Khaotong enregistre une hausse alarmante des cas de paludisme et des décès en trois mois

La province sud-africaine de Gauteng, qui comprend les villes de Pretoria et de Johannesburg, a enregistré 414 cas confirmés de paludisme et 11 décès en l’espace de trois mois seulement, selon le département provincial de la santé.

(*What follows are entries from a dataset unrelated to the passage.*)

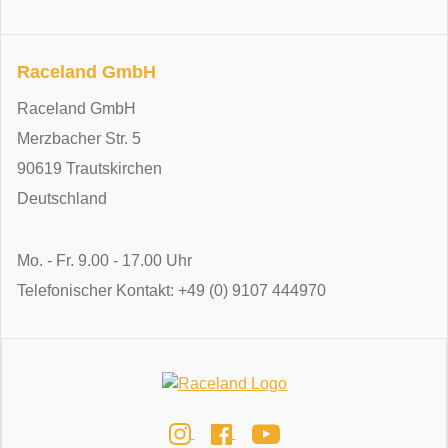
Raceland GmbH
Raceland GmbH
Merzbacher Str. 5
90619 Trautskirchen
Deutschland
Mo. - Fr. 9.00 - 17.00 Uhr
Telefonischer Kontakt: +49 (0) 9107 444970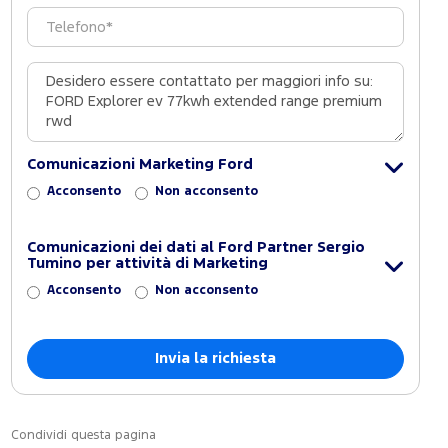
Comunicazioni Marketing Ford
Acconsento
Non acconsento
Comunicazioni dei dati al Ford Partner Sergio
Tumino per attività di Marketing
Acconsento
Non acconsento
Condividi questa pagina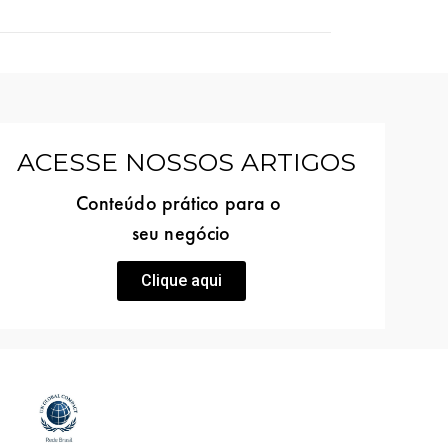
ACESSE NOSSOS ARTIGOS
Conteúdo prático para o
seu negócio
Clique aqui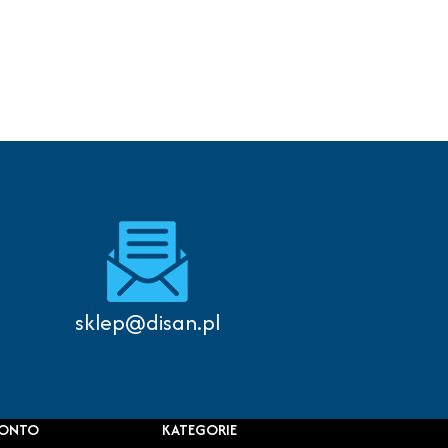
sklep@disan.pl
KONTO
KATEGORIE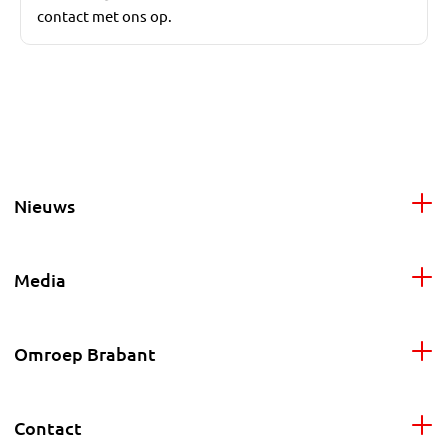
contact met ons op.
Nieuws
Media
Omroep Brabant
Contact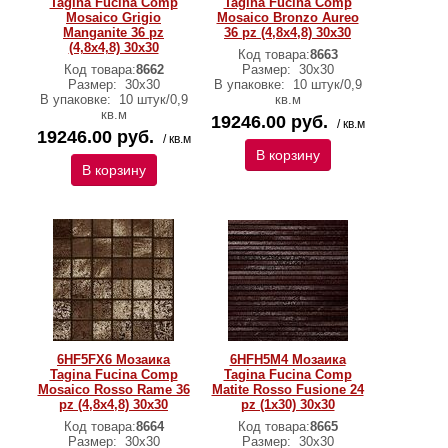
Tagina Fucina Comp
Tagina Fucina Comp
Mosaico Grigio
Mosaico Bronzo Aureo
Manganite 36 pz
36 pz (4,8x4,8) 30x30
(4,8x4,8) 30x30
Код товара:
8663
Код товара:
8662
Размер:
30x30
Размер:
30x30
В упаковке:
10 штук/0,9
В упаковке:
10 штук/0,9
кв.м
кв.м
19246.00 руб.
/ кв.м
19246.00 руб.
/ кв.м
В корзину
В корзину
6HF5FX6 Мозаика
6HFH5M4 Мозаика
Tagina Fucina Comp
Tagina Fucina Comp
Mosaico Rosso Rame 36
Matite Rosso Fusione 24
pz (4,8x4,8) 30x30
pz (1x30) 30x30
Код товара:
8664
Код товара:
8665
Размер:
30x30
Размер:
30x30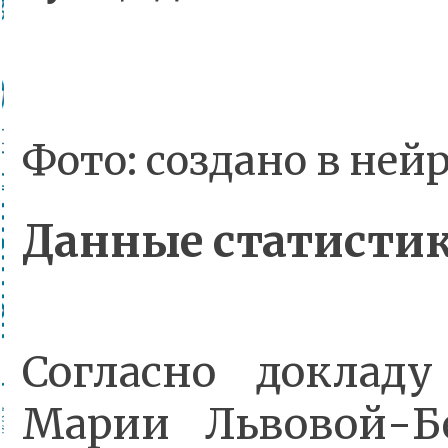
Фото: создано в не
Данные статисти
Согласно доклад
Марии Львовой-Б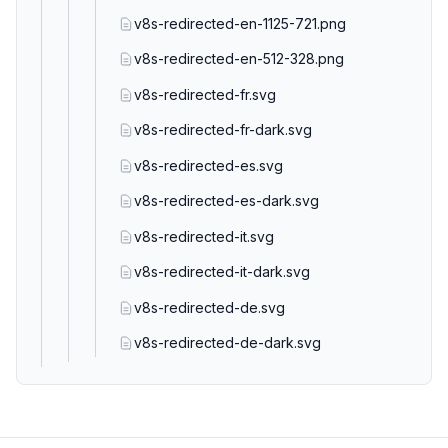
v8s-redirected-en-1125-721.png
v8s-redirected-en-512-328.png
v8s-redirected-fr.svg
v8s-redirected-fr-dark.svg
v8s-redirected-es.svg
v8s-redirected-es-dark.svg
v8s-redirected-it.svg
v8s-redirected-it-dark.svg
v8s-redirected-de.svg
v8s-redirected-de-dark.svg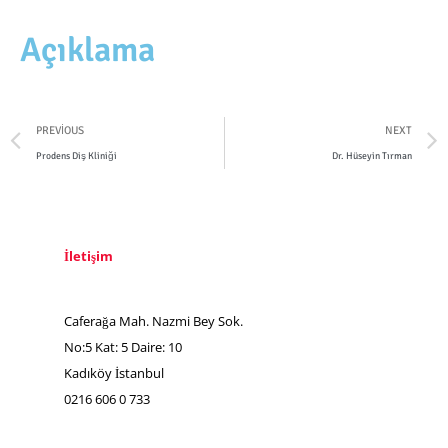
Açıklama
PREVIOUS
NEXT
Prodens Diş Kliniği
Dr. Hüseyin Tırman
İletişim
Caferağa Mah. Nazmi Bey Sok.
No:5 Kat: 5 Daire: 10
Kadıköy İstanbul
0216 606 0 733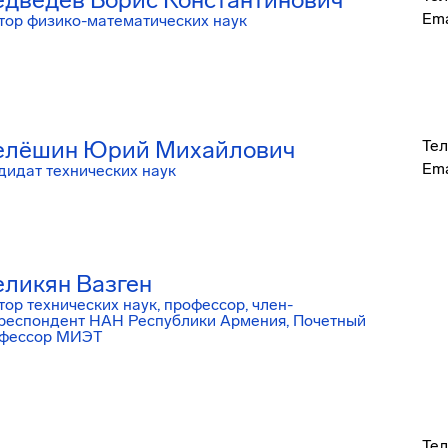
Ema
тор физико-математических наук
лёшин Юрий Михайлович
Тел
Ema
дидат технических наук
ликян Вазген
тор технических наук, профессор, член-
респондент НАН Республики Армения, Почетный
фессор МИЭТ
Тел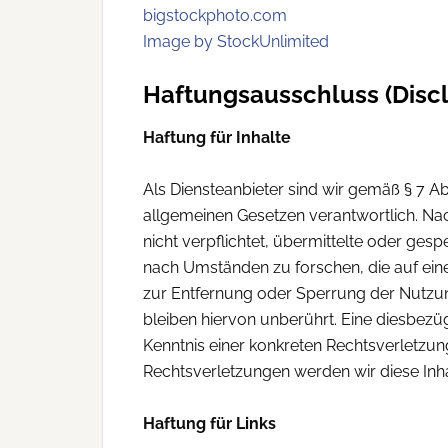
bigstockphoto.com
Image by StockUnlimited
Haftungsausschluss (Discl
Haftung für Inhalte
Als Diensteanbieter sind wir gemäß § 7 Ab
allgemeinen Gesetzen verantwortlich. Nac
nicht verpflichtet, übermittelte oder ge
nach Umständen zu forschen, die auf eine 
zur Entfernung oder Sperrung der Nutzu
bleiben hiervon unberührt. Eine diesbezü
Kenntnis einer konkreten Rechtsverletz
Rechtsverletzungen werden wir diese Inh
Haftung für Links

Selon les données actualisées publiées par les agences de contrôle et de surveillance du secteur de la santé, les indicateurs actuels reflètent une tendance inquiétante, surtout par rapport à 2025, année au cours de laquelle 666 cas de paludisme ont été confirmés et sept décès ont été enregistrés entre janvier et décembre, a rapporté la presse locale le dimanche 19 avril.
Selon les mêmes sources, les trois premiers mois de l’année 2026 ont été marqués par 414 cas confirmés et 11 décès, ce qui représente une nette augmentation par rapport à la même période de l’année dernière, au cours de laquelle 230 cas confirmés et un seul décès avaient été enregistrés.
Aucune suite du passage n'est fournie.